Panic surrounding the Ebola virus has affected healthcare workers and has led to the discrimination against patients suspected of being infected.
The national health department says that the level of “hysteria” in South Africa around the deadly Ebola virus is “unprecedented” and has led to discrimination against patients suspected of being infected, even if they tested negative.
Speaking at a public discussion at the University of Witwatersrand on Friday, the department’s chief director of communicable diseases, Frew Benson said that the panic has even affected health care workers in local hospitals.
More than 1 550 people have died from the Ebola virus since March – including 120 health care workers – according to the World Health Organisation (WHO).
The outbreak has mainly affected Sierra Leone, Guinea, Liberia and Nigeria, and a separate Ebola outbreak was recently confirmed in the Democratic Republic of Congo.
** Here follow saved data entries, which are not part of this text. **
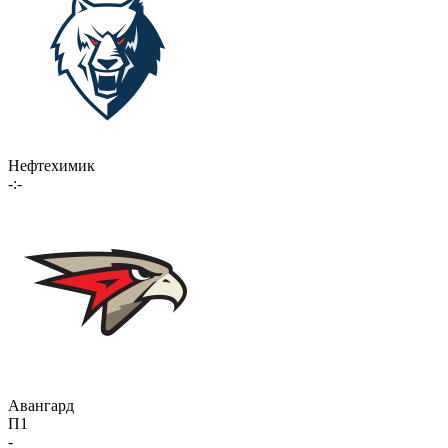
Нефтехимик
-:-
Авангард
П1
-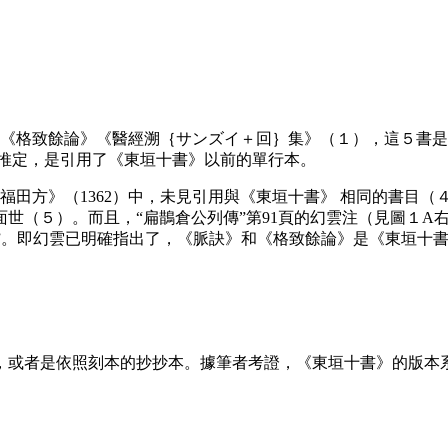
《格致餘論》《醫經溯｛サンズイ＋回｝集》（１），這５書是
以推定，是引用了《東垣十書》以前的單行本。
《福田方》（1362）中，未見引用與《東垣十書》 相同的書目
（５）。而且，“扁鵲倉公列傳”第91頁的幻雲注（見圖１A右
也”。即幻雲已明確指出了，《脈訣》和《格致餘論》是《東垣十
者是依照刻本的抄抄本。據筆者考證，《東垣十書》的版本系統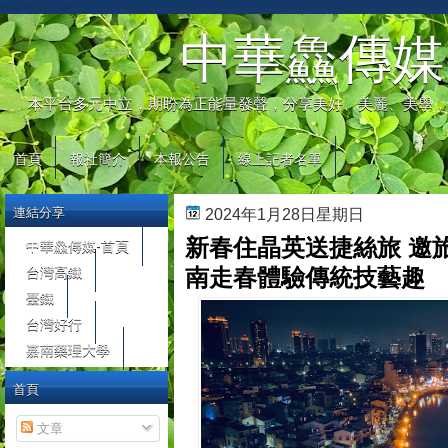
automaty do gier
中華鱻傳媒
本平台多元中立，期盼為正能量發聲，分享美好、美麗、美學，
首頁
報社簡介
本報公告
線上記者名單
連結分享
2024年1月28日星期日
新春住晶英送捷絲旅 邀
中華鱻傳媒-首頁
台灣高鐵
南走春體驗傳統技藝趣
臺鐵
台灣好行
嘉南藥理大學
首頁
文章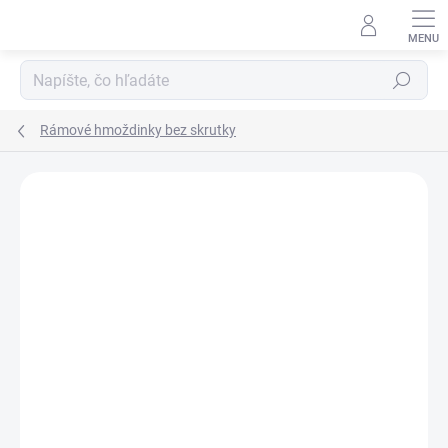
Prejsť
na
obsah
Hľadať
Rámové hmoždinky bez skrutky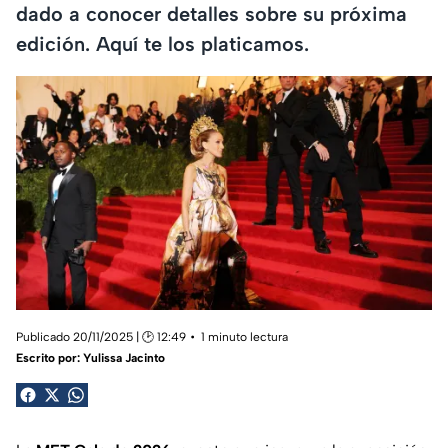
dado a conocer detalles sobre su próxima
edición. Aquí te los platicamos.
Publicado 20/11/2025 | 🕑 12:49
1 minuto lectura
Escrito por:
Yulissa Jacinto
South Africa has had two suspected cases which both tested negative.
“The first suspected case was a woman who presented to one of our hospitals late into her pregnancy and had to undergo a Caesarean Section,” said Benson. “But despite the fact that we had blood results that showed that she was Ebola negative, nurses refused to wash her and there needed to be some higher intervention to get them to do it.”
Banned travel
Head of Public Health Surveillance and Response at the National Institute of Communicable Diseases Institution Lucille Blumberg said that the bulk of the affected countries are conflict areas whose public health systems and general infrastructure have been destroyed by years of civil war.
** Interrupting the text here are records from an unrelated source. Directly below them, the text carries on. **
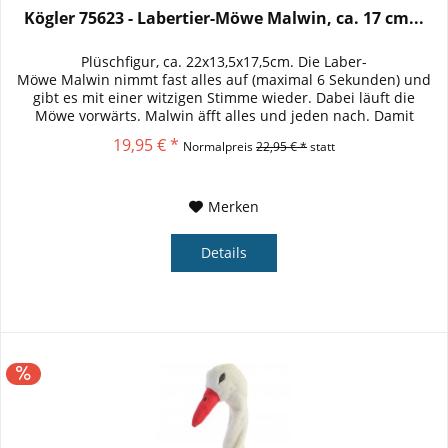
Kögler 75623 - Labertier-Möwe Malwin, ca. 17 cm...
Plüschfigur, ca. 22x13,5x17,5cm. Die Laber-
Möwe Malwin nimmt fast alles auf (maximal 6 Sekunden) und
gibt es mit einer witzigen Stimme wieder. Dabei läuft die
Möwe vorwärts. Malwin äfft alles und jeden nach. Damit
bringt man fast jeden...
19,95 € *
Normalpreis
22,95 € *
statt
Merken
Details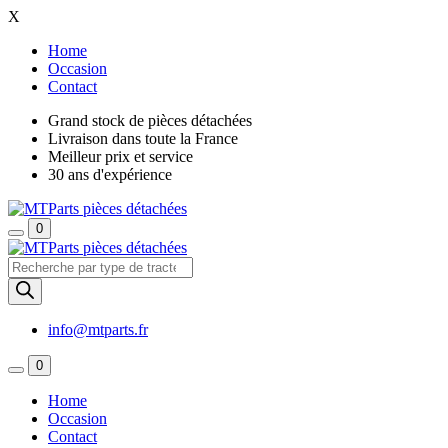
X
Home
Occasion
Contact
Grand stock de pièces détachées
Livraison dans toute la France
Meilleur prix et service
30 ans d'expérience
0
Recherche
de
produits
info@mtparts.fr
0
Home
Occasion
Contact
This, she says, has left “health workers who bear the brunt of the burden” exposed and “ill-equipped to deal with the outbreak”.
Several countries, including South Africa, have banned travel to and from most of the countries experiencing Ebola outbreaks.
On Friday South African Airways announced that anybody travelling between South Africa and Guinea, Liberia or Sierra Leone will now have to get written permission from the national health department.
However, the WHO branded such restrictions unnecessary, “except in cases where individuals have been confirmed or are suspected of being infected with [the Ebola virus] or where individuals have had contact with cases of [Ebola]”.
Ebola is transmitted through directed contact with the bodily fluids (tears, sweat, blood, semen, vomit, urine and stool) of an infected person.
“But there needs to be an entry point, for instance if the skin is broken or has a cut. The virus doesn’t just jump from one person to the next,” said Blumberg.
Phyllis Mbanje was a Bhekisisa fellow in 2014.